Quais são os sentidos veiculados por cada uma das ocorrências da palavra “como” no parágrafo abaixo? “Philippus Aureolus Theophrastus Bombastus Von Hohenheim, que muito provavelmente não gostava do seu nome (quem gostaria?), resolveu se chamar Paracelso, porque se comparava a um naturalista romano de nome Aulus Cornelius Celsus. Na realidade, o suíço Paracelso (1493-1541) era médico, assim como1 seu pai. Responsável pela cura de dois famosos, o impressor Frobenius e o filósofo Erasmo, foi convidado a dar aulas em uma Universidade na Áustria, mas, como2 se achava muito superior aos colegas, acabou brigando com todo mundo, abandonou a carreira acadêmica e voltou a medicar pelos cantões do Velho Mundo.” MARTINS, Georgina. Os mortos que curam. Ciência Hoje, janeiro/fevereiro de 2025. Coluna Literária. Disponível em: https://cienciahoje.org.br/artigo/os-mortos-que-curam/. Acesso em: 05 fev. 2025. Adaptado.
- A)1. Exemplificação | 2. Ato de comer (1ª pessoa)
Errada: o primeiro "como" não exemplifica, e o segundo não tem sentido de ação de comer, mas de explicação causal.
- B)1. Comparação | 2. Causa
Certa: "assim como" estabelece comparação, e "como se achava..." indica causa do comportamento dele.
- C)1. Maneira/Modo | 2. Tempo
Errada: o primeiro não expressa modo, e o segundo não marca tempo, porque não indica momento da ação.

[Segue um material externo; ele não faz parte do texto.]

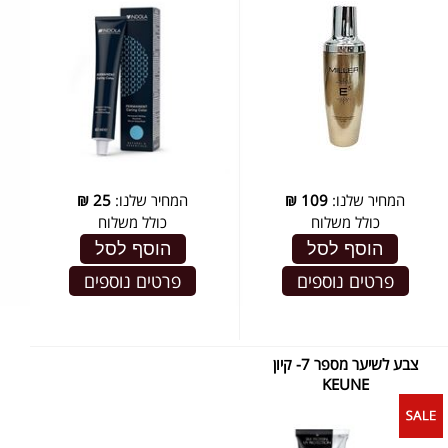
המחיר שלנו:
109
₪
המחיר שלנו:
25
₪
כולל משלוח
כולל משלוח
הוסף לסל
הוסף לסל
פרטים נוספים
פרטים נוספים
צבע לשיער מספר 7- קיון
KEUNE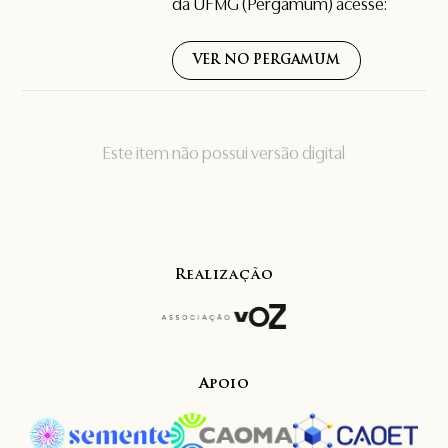
da UFMG (Pergamum) acesse:
VER NO PERGAMUM
Este item não possui versão digital
Realização
Apoio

- D)1. Proporção | 2. Grau/Intensidade
Errada: não há ideia de proporção no primeiro nem de intensidade no segundo; ambos os sentidos estão ligados ao contexto comparativo e causal.
Gabarito: B
A palavra "como" é um verdadeiro coringa da sintaxe: ela pode indicar comparação, causa, conformidade, modo, exemplo e por aí vai. Em prova, o segredo é olhar o contexto imediato, porque o sentido não está na palavra isolada, mas na relação que ela cria com a oração ao redor. No trecho, em "era médico, assim como seu pai", o "como" compara duas realidades: Paracelso e seu pai exerciam a mesma profissão. Aqui, "assim como" funciona com valor de comparação, equivalente a "tal qual" ou "da mesma forma que". É o tipo de leitura mais segura quando a estrutura põe um termo ao lado do outro para aproximá-los. Já em "como se achava muito superior aos colegas, acabou brigando...", o "como" introduz a causa do que veio depois. A ideia é: por achar-se superior, ele brigou com todo mundo. Dá para reescrever mentalmente por "porque se achava muito superior", e isso confirma o valor causal. Por isso, o gabarito B está correto: 1 é comparação e 2 é causa. Em termos de classificação gramatical, esse é um exemplo clássico de conectivo que muda de função conforme o contexto, algo muito cobrado em sintaxe e semântica textual.